Outil de référence dans l’univers de la post prod et de la restauration, RX poursuit sa conquête du monde de la production musicale.
Né il y a déjà plus d’une décennie, RX n’était à la base qu’un éditeur spectral se focalisant sur les problèmes de base de la restauration audio : suppression de souffle, de boucle de masse, de clics, etc. De version en version, Izotope n’a toutefois eu de cesse de mettre au point de nouveaux algorithmes, améliorant les traitements existants d’une part mais proposant aussi une foule de nouveaux outils pour régler des problèmes auxquels personne ne s’était jusqu’ici attaqué, s’intéressant à tout ce qui pouvait compromettre la qualité d’un signal, que cela soit dû au contexte de l’enregistrement (ambiance sonore gênant un dialogue, réverbe trop présente, vent, repisse), à la performance du locuteur/chanteur (plosives, sibilances, respirations, claquements de bouche), aux problèmes de micros ou des préamplis (frottement d’un lavalier sur un tissu, effet de proximité, saturation) ou encore à tout ce qui tient aux défauts d’un support qui vieillit mal (vinyle qui craque notamment).
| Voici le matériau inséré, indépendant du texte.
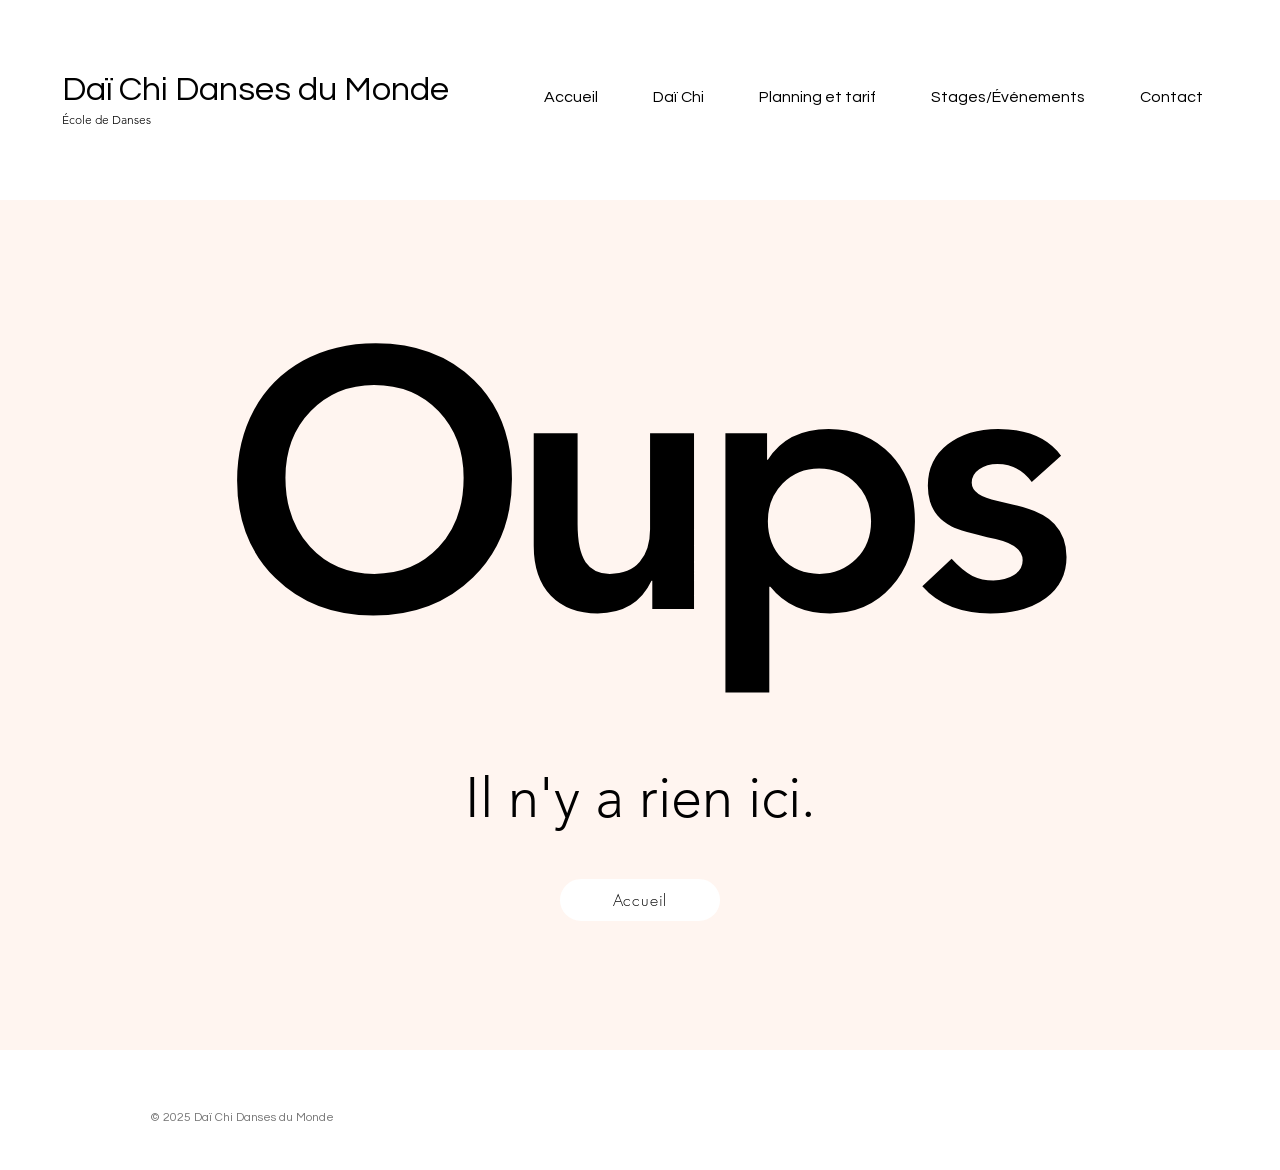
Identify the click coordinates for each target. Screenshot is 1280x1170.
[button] (666, 97)
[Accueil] (640, 900)
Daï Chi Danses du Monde (255, 89)
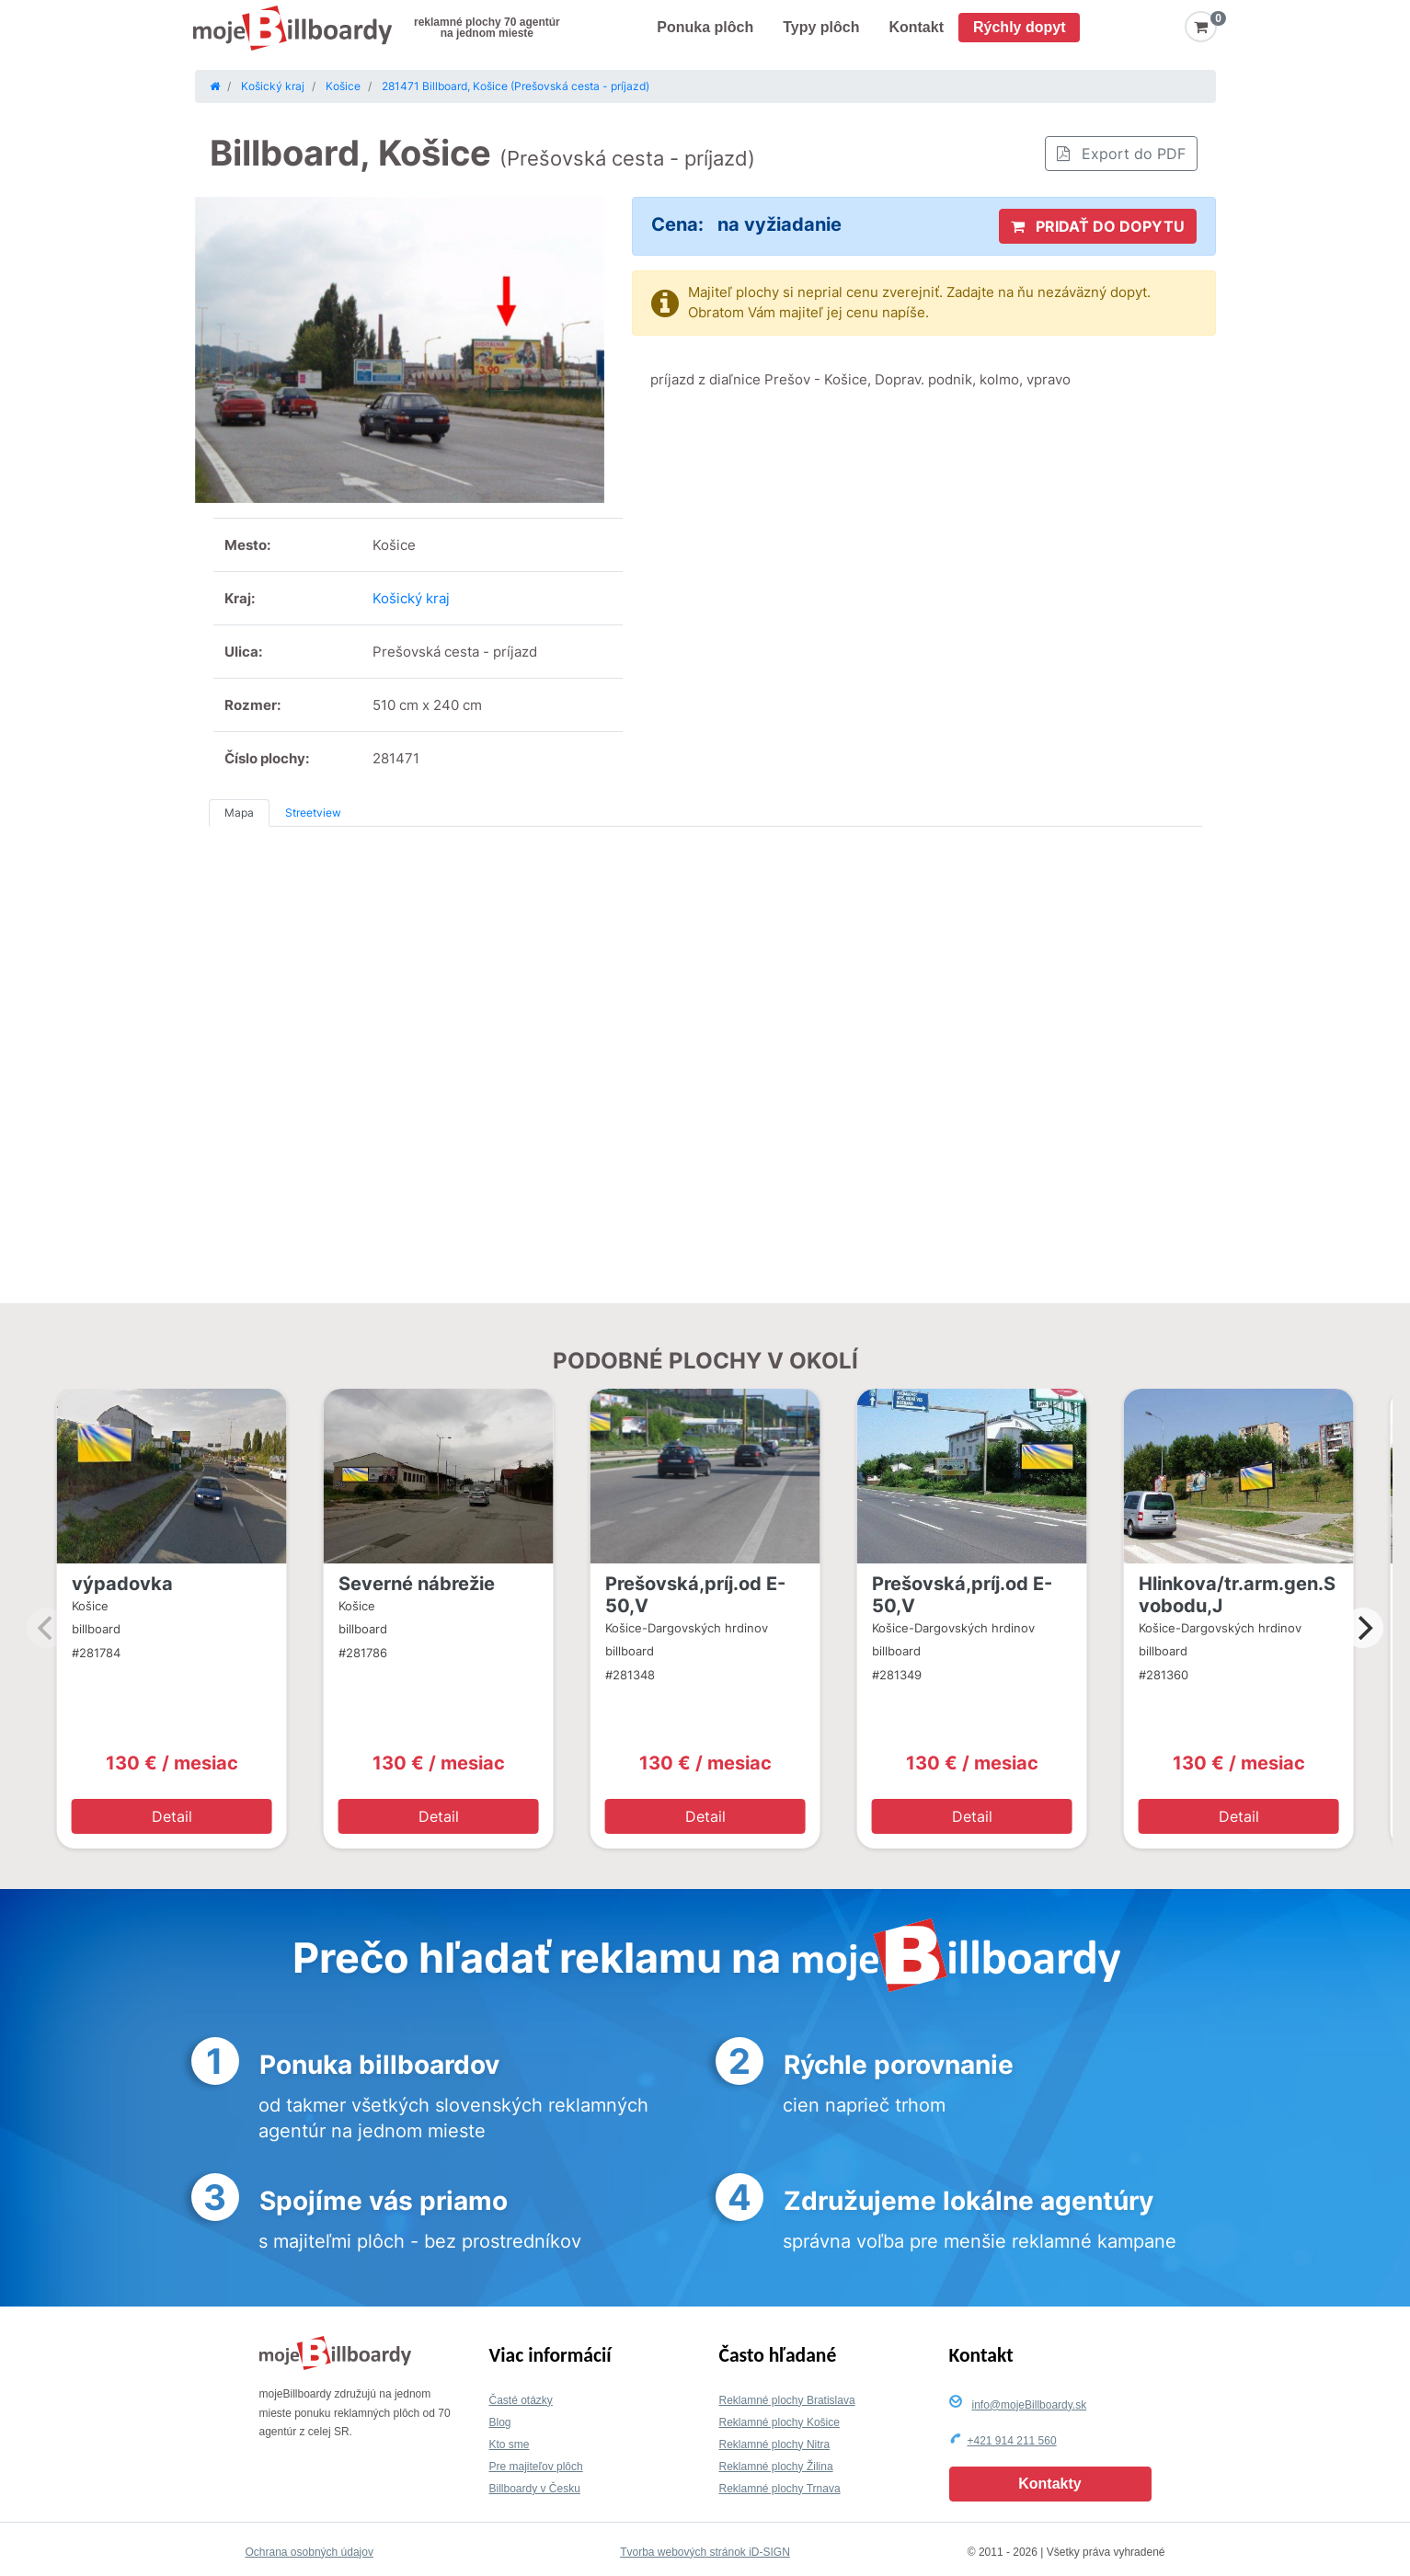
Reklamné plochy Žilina (776, 2466)
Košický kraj (411, 598)
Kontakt (916, 27)
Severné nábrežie (416, 1584)
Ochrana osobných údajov (309, 2552)
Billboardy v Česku (534, 2488)
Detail (172, 1816)
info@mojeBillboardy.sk (1029, 2405)
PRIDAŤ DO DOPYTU (1098, 226)
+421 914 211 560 (1012, 2440)
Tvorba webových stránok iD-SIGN (705, 2552)
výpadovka (122, 1584)
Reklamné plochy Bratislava (787, 2400)
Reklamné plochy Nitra (775, 2444)
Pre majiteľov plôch (536, 2466)
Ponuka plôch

Mais la variété et la qualité des traitements proposés par RX ne sont pas seuls responsables de son succès, car en vis-à-vis d’une gamme bien pensée en termes de rapport qualité/prix, l’éditeur a eu à coeur de travailler l’ergonomie de son logiciel pour qu’il ne se transforme pas en usine à gaz pour docteurs en traitement du signal. Les algos ont beau être complexes, l’usage demeure relativement simple, à plus forte raison dans cette version 7 qui se dote, comme les autres produits d’Izotope, d’un Assistant « intelligent ».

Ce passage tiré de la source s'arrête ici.